Most obvious when we’re working on older trails- we were deberming and draining on falla brae the other week and in quite a few places, the cap was holed and not only had that caused a hole in the trail, it was harder to fix because we couldn’t dig into the surrounds without also breaking the cap. Whereas with the approach we use now, there’d still be a tray of solid material- the hole’d be smaller and we could shape and deberm it.
None of this makes much sense for a back garden pump track though! Or probably for most trail centres.Posted 5 years ago
Oh, too late for an edit- we’ve also used terram a few times when we just can’t get to a base we like- wet ground around tree roots and the like.
Personally I’d tarmac the jumps-n-berms stuff 😆Posted 5 years ago
ignore that lee likes bikes crap. if you`ve ridden before you will know what will work and where you need rollers.
Northwind is there any science behind how much you armour or dig down? a bit of terram and drainange could save you lots of stone? considering road construction – if the ground is ok you could get away with a quite thin layer of T1 and the loads are much more than the odd bike.
Sorry but PTN is an excellent book with a massive amount of great advice. It’s well worth the triffling sum of $10 for the pdf download and it supports a guy who has freely shared vast amounts of info about PTs years before they were ever really being built in the UK.
There’s not that many useful parallels that can be taken from road construction and used for trails.
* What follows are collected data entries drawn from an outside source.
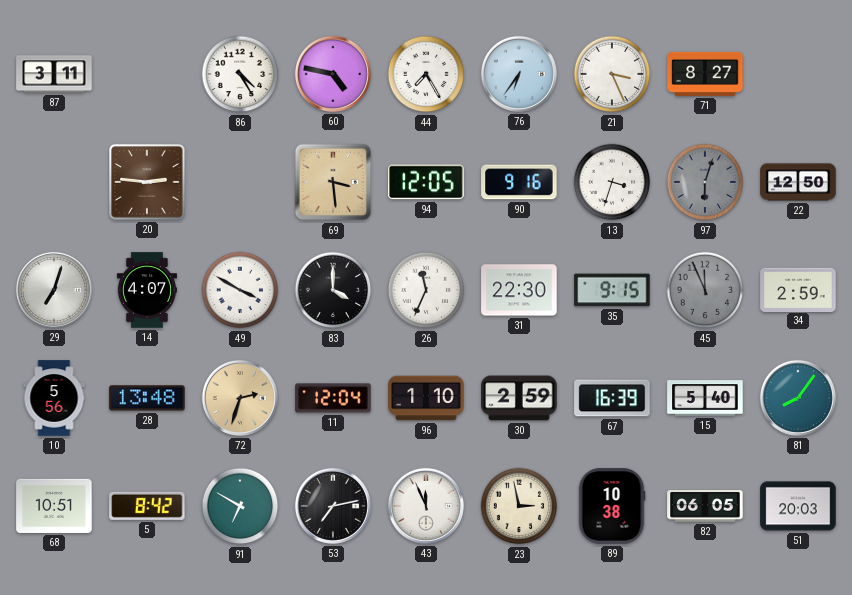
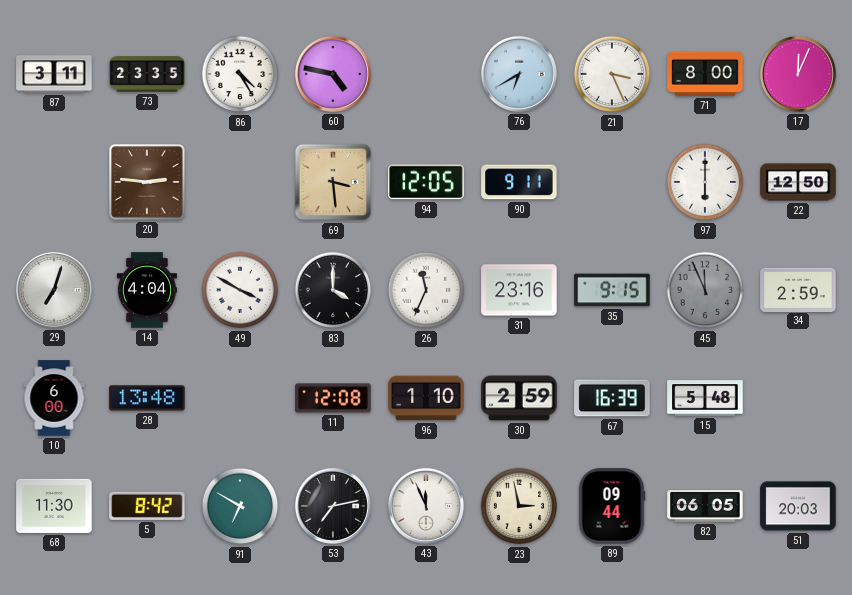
73: none -> 23:35
44: 7:25 -> none
76: 6:36 -> 6:40
71: 8:27 -> 8:00
17: none -> 12:04
90: 9:16 -> 9:11
13: 3:33 -> none
97: 6:03 -> 6:00
97 dial: grey -> white
14: 4:07 -> 4:04
31: 22:30 -> 23:16
10: 5:56 -> 6:00
72: 2:33 -> none
11: 12:04 -> 12:08
15: 5:40 -> 5:48
81: 8:06 -> none
68: 10:51 -> 11:30
89: 10:38 -> 09:44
They’re much more akin to upland footpaths than black-topped or metalled roads.
I’ve helped build the PT at Rawcliffe Bar (outside York) that a mate Craig Smith / Knacker designed. A joint venture between him, York CC and volunteer group SingletrAction. RB is mostly Type 1 with a thick layer of fines watered and whackered into place as a running surface. You might be able to get away with just Type 1 but I’d rather have the fines to create that smooth, fast surface. IT seems to have worked but like all PTs will suffer from poor riders / poor techniques / damage / weather so will need topping up and maintenance.
Alternatively you could also go for a smaller grading of stone and ask the quarry to add a bucket load or two of dust to it. The dust is the fines that are left after the crushing process and are generally a waste / not suitable engineering fill so they’re glad to be rid of it.
Personally I’d rather build from subsoil which then lets you re-shape easily but that depends on other conditions being suitable which doesn’t seem the case from OPs earlier posts.
You can always tap Knacker up for advice via the dedicated page on FB for “Rawcliffe Bar Pump Track”. Can’t recall if it’s a closed group or not but if it is that’s just to avoid spammers and crap.
Good luck with it. PTs rock 😎Posted 5 years ago
MC’ll still have the PDF somewhere from when we did his. Sure he’d share.Posted 5 years ago
The topic ‘trail (pump track) building with type 1?’ is closed to new replies.